Sponsored by Baxter and Elaine Perkinson

  • Call for Entries:  December 1, 2022 –  December 19, 2022 
  •  Artists Notified: December 28, 2022 via Email
  • Artwork Drop Off: Thurs., January  5, 2023 – Sunday, Jan. 8, 2023 by 4pm

  • Exhibition Opening: Friday, January 20, 2023 from 5-8pm

  • Exhibition End Date: Sunday, March 5, 2023 
  • Artwork Available for Artists to Pick Up: Monday, March 6, 2023


 Crossroads Art Center is excited to announce an online call for entries for African American Artists 

  • Call For Entries will be through Artcall.org which is an online service - Click Here to go to that website.
  • There is no theme for this exhibit.
  • All work submitted must be for sale.
  • Before submitting artwork, please read and be sure you understand thoroughly procedures and expectations for participating in our 2023 juried all-media shows (AMS).

  • 70 pieces will be chosen to be in the LIVE and the Online Exhibitions.  The juror may choose more pieces to be part of the Online Exhibition that will NOT be shown Live.

Entry Fees:

  • $15 per submission (with a limit of two submissions)

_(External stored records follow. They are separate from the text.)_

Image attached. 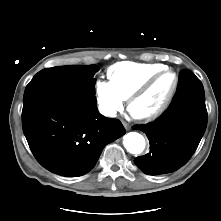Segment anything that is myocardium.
Returning a JSON list of instances; mask_svg holds the SVG:
<instances>
[{
  "mask_svg": "<svg viewBox=\"0 0 221 221\" xmlns=\"http://www.w3.org/2000/svg\"><path fill=\"white\" fill-rule=\"evenodd\" d=\"M167 73H171L174 76V83H173V86H172L168 96L166 97L165 101L163 102V104L156 111H154L152 113L142 114V115L134 114L132 112L133 105L139 99H141L143 96H145L152 89V87L156 84V82ZM178 84H179L178 74L171 68L166 67V68L158 71L154 75H152L128 98L127 109L130 112L131 116L134 119H136L138 121H143V122H149V121H153V120L159 118L162 114L165 113V111L170 106V104L176 94Z\"/></svg>",
  "mask_w": 221,
  "mask_h": 221,
  "instance_id": "myocardium-1",
  "label": "myocardium"
}]
</instances>
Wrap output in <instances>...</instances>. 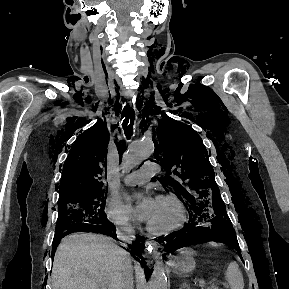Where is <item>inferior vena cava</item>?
Here are the masks:
<instances>
[{"label":"inferior vena cava","instance_id":"obj_1","mask_svg":"<svg viewBox=\"0 0 289 289\" xmlns=\"http://www.w3.org/2000/svg\"><path fill=\"white\" fill-rule=\"evenodd\" d=\"M117 234L119 238L128 242L135 238L134 229L130 224L118 228ZM117 289H134V280L130 261H128L122 268Z\"/></svg>","mask_w":289,"mask_h":289}]
</instances>
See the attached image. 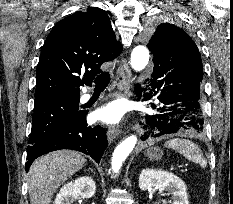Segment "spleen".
Returning <instances> with one entry per match:
<instances>
[{"label":"spleen","instance_id":"obj_1","mask_svg":"<svg viewBox=\"0 0 233 204\" xmlns=\"http://www.w3.org/2000/svg\"><path fill=\"white\" fill-rule=\"evenodd\" d=\"M164 146L166 148L178 151L186 159L199 164L202 168L207 166V161L205 160L200 148L188 139H171L168 140Z\"/></svg>","mask_w":233,"mask_h":204}]
</instances>
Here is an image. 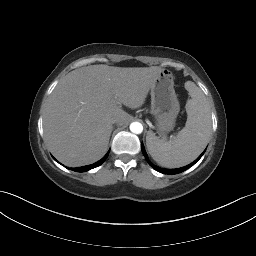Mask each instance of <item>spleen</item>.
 <instances>
[{
	"instance_id": "1",
	"label": "spleen",
	"mask_w": 256,
	"mask_h": 256,
	"mask_svg": "<svg viewBox=\"0 0 256 256\" xmlns=\"http://www.w3.org/2000/svg\"><path fill=\"white\" fill-rule=\"evenodd\" d=\"M191 99L186 103L187 121L177 136L165 141L153 133L146 137L151 157L161 166L178 168L195 160L203 151L211 135V113L202 90L193 82L185 83Z\"/></svg>"
}]
</instances>
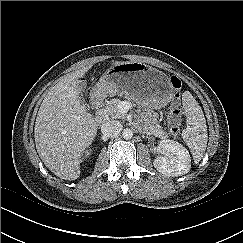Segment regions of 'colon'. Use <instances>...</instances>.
Listing matches in <instances>:
<instances>
[{
	"instance_id": "5ec220e1",
	"label": "colon",
	"mask_w": 243,
	"mask_h": 243,
	"mask_svg": "<svg viewBox=\"0 0 243 243\" xmlns=\"http://www.w3.org/2000/svg\"><path fill=\"white\" fill-rule=\"evenodd\" d=\"M171 86L173 89L176 91L172 104L170 106V110L168 113V127L169 131L173 135H177L180 131V126H181V121H182V113H181V108H180V94L179 90L182 87V82L181 80L173 76L170 80Z\"/></svg>"
}]
</instances>
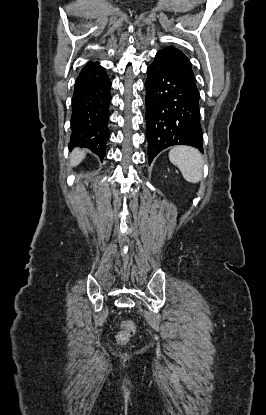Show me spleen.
<instances>
[{"label":"spleen","mask_w":266,"mask_h":415,"mask_svg":"<svg viewBox=\"0 0 266 415\" xmlns=\"http://www.w3.org/2000/svg\"><path fill=\"white\" fill-rule=\"evenodd\" d=\"M170 161L178 167L183 178L190 183H198L203 174L201 153L192 147L178 146L169 152Z\"/></svg>","instance_id":"obj_1"}]
</instances>
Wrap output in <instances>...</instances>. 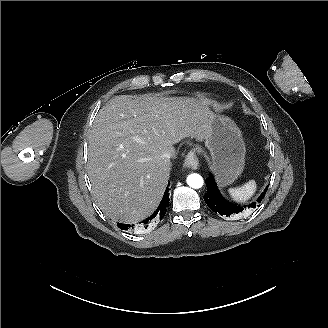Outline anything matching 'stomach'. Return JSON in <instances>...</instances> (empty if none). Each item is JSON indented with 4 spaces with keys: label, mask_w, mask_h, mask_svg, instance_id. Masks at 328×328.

Each show is juried by a prominent arts professional from the community (a gallery director, curator, museum official, arts professor, or accomplished artist). Cash awards are given for 1st $100, 2nd $75, and 3rd $50 place winners. The show is exhibited at Crossroads Art Center and as an online exhibition where customers can shop directly from the website.

Black History Month February 1, 2023 - March 1, 2023

The Library of Congress, National Archives and Records Administration, National Endowment for the Humanities, National Gallery of Art, National Park Service, Smithsonian Institution and United States Holocaust Memorial Museum join in paying tribute to the generations of African Americans who struggled with adversity to achieve full citizenship in American society.

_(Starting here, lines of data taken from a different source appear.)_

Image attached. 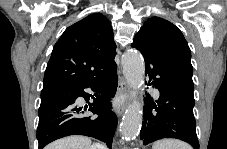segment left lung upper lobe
Instances as JSON below:
<instances>
[{
	"mask_svg": "<svg viewBox=\"0 0 227 149\" xmlns=\"http://www.w3.org/2000/svg\"><path fill=\"white\" fill-rule=\"evenodd\" d=\"M137 35H144L157 55L180 77L194 86L190 48L174 24L159 17H152L144 23L135 37Z\"/></svg>",
	"mask_w": 227,
	"mask_h": 149,
	"instance_id": "1",
	"label": "left lung upper lobe"
}]
</instances>
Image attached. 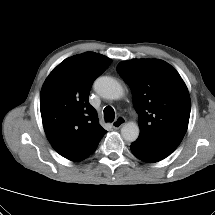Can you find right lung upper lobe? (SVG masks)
Instances as JSON below:
<instances>
[{"instance_id": "cb5924a9", "label": "right lung upper lobe", "mask_w": 215, "mask_h": 215, "mask_svg": "<svg viewBox=\"0 0 215 215\" xmlns=\"http://www.w3.org/2000/svg\"><path fill=\"white\" fill-rule=\"evenodd\" d=\"M111 62L94 52L78 54L62 61L43 84L40 110L45 133L55 151L71 161L90 156L107 132L88 98L93 81Z\"/></svg>"}]
</instances>
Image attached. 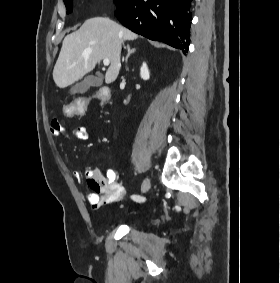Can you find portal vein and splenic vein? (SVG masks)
I'll return each mask as SVG.
<instances>
[{"mask_svg":"<svg viewBox=\"0 0 280 283\" xmlns=\"http://www.w3.org/2000/svg\"><path fill=\"white\" fill-rule=\"evenodd\" d=\"M103 64H104L105 66H108V65L110 64L109 59H103Z\"/></svg>","mask_w":280,"mask_h":283,"instance_id":"1","label":"portal vein and splenic vein"}]
</instances>
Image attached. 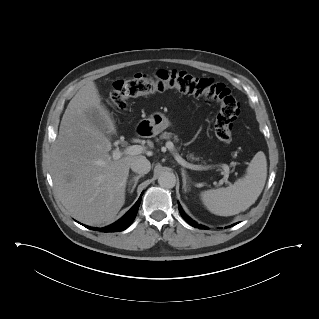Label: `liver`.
<instances>
[{"mask_svg":"<svg viewBox=\"0 0 319 319\" xmlns=\"http://www.w3.org/2000/svg\"><path fill=\"white\" fill-rule=\"evenodd\" d=\"M93 109L107 123V134L116 132L96 84L90 81L69 102L51 153L56 194L63 206L87 225L114 220L125 203L130 164L142 157L112 159L109 138L91 121Z\"/></svg>","mask_w":319,"mask_h":319,"instance_id":"1","label":"liver"}]
</instances>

As a Harvard-trained historian, Carter G. Woodson, like W. E. B. Du Bois before him, believed that truth could not be denied and that reason would prevail over prejudice. His hopes to raise awareness of African American's contributions to civilization was realized when he and the organization he founded, the Association for the Study of Negro Life and History (ASNLH), conceived and announced Negro History Week in 1925. The event was first celebrated during a week in February 1926 that encompassed the birthdays of both Abraham Lincoln and Frederick Douglass. The response was overwhelming: Black history clubs sprang up; teachers demanded materials to instruct their pupils; and progressive whites, not simply white scholars and philanthropists, stepped forward to endorse the effort.

By the time of Woodson's death in 1950, Negro History Week had become a central part of African American life and substantial progress had been made in bringing more Americans to appreciate the celebration. At mid–century, mayors of cities nationwide issued proclamations noting Negro History Week. The Black Awakening of the 1960s dramatically expanded the consciousness of African Americans about the importance of black history, and the Civil Rights movement focused Americans of all colors on the subject of the contributions of African Americans to our history and culture.

The celebration was expanded to a month in 1976, the nation's bicentennial. President Gerald R. Ford urged Americans to “seize the opportunity to honor the too-often neglected accomplishments of black Americans in every area of endeavor throughout our history.” That year, fifty years after the first celebration, the association held the first Black History Month. By this time, the entire nation had come to recognize the importance of Black history in the drama of the American story. Since then each American president has issued Black History Month proclamations. And the association—now the Association for the Study of African American Life and History (ASALH)—continues to promote the study of Black history all year.